Week two moved to three minutes running and three minutes walking. I remember feeling very proud of that extra minute. Then week three moved to four minutes running and two minutes walking. I was on top of the world. I was feeling powerful and free. The depression that had been creepeing into my life was even improving.
Then I got a little cocky and went out on a very strenuous ten mile hike. The hike was wonderful, but my body was not ready for it. My knees suffered. I was in pain when I ran and in pain when I didn't run. I decided to use RICE (rest, ice compression and elevation). It helped but the pain was still there. I began to get discouraged. I wondered if I would ever be able to catch up to the running plan. This runing thing had become so important to me and I didn't even realize it until I couldn't do it. In an attempt to not give up I went out after a week and decided to run again. It felt great to be running. I felt the strength was still there, but my knees were tense. I pushed on through and finished my run. The next day I had a foot cramp that lasted all day. I could not put any weight on that foot.
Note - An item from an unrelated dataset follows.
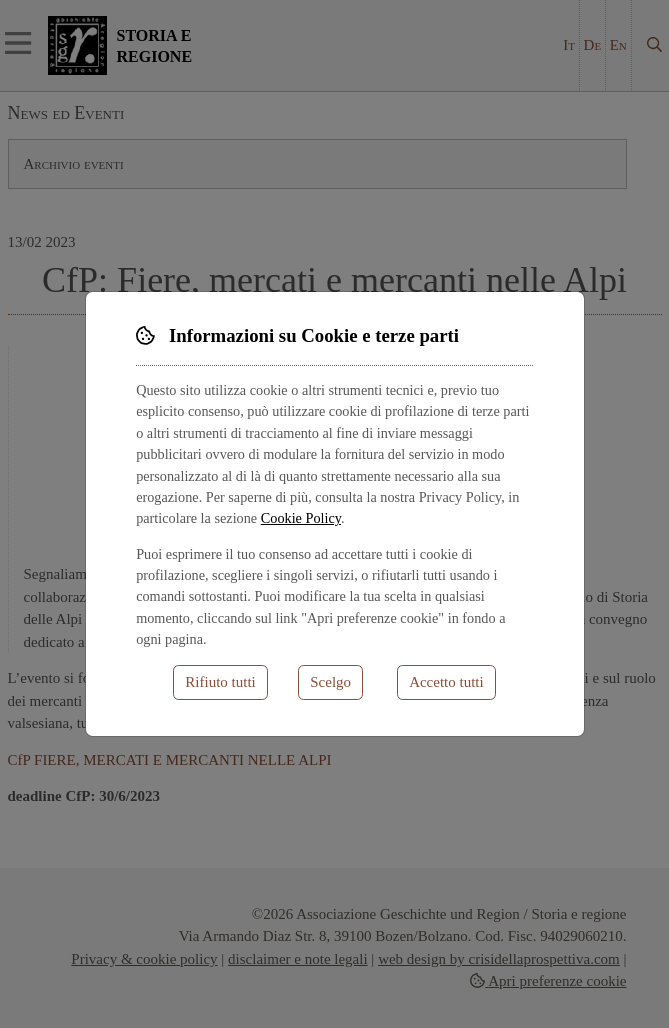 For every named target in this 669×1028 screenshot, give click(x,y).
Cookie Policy (301, 518)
That almost became the straw that broke the camel's back, so to speak. I gave up for a little bit. Maybe I wasn't cut out to run after all. I didn't run for a week and a half. I became depressed at the thought of losing the ground I had gained. I became depressed at the thought of becoming more depressed without running to help me. I was about to give up when my mother-in-law convinced me that I needed to try new shoes first. So we went to the running shoe store and had the expert fit me for running shoes. It worked! I dragged myself out of bed last Saturday morning to go to the group meet. I figured if I still had pain I would just walk. I set my goal at running 5 minutes, walking two. I figured that would be pushing it, but I couldn't bear to begin again. I ran the five minutes easily and without pain!!
In fact, Monday morning I increased my run to seven minutes and did great! I am so excited! I am glad I was surrounded by people who would not let me give up. Tomorrow I run in my very first 5K run. I can't wait!!! I'll let you know how it goes and keep you updated on the ups and downs of running.
I hope to update this weekly at the very least to get the real time issues of running across to my readers. That will also keep my posts a lot shorter!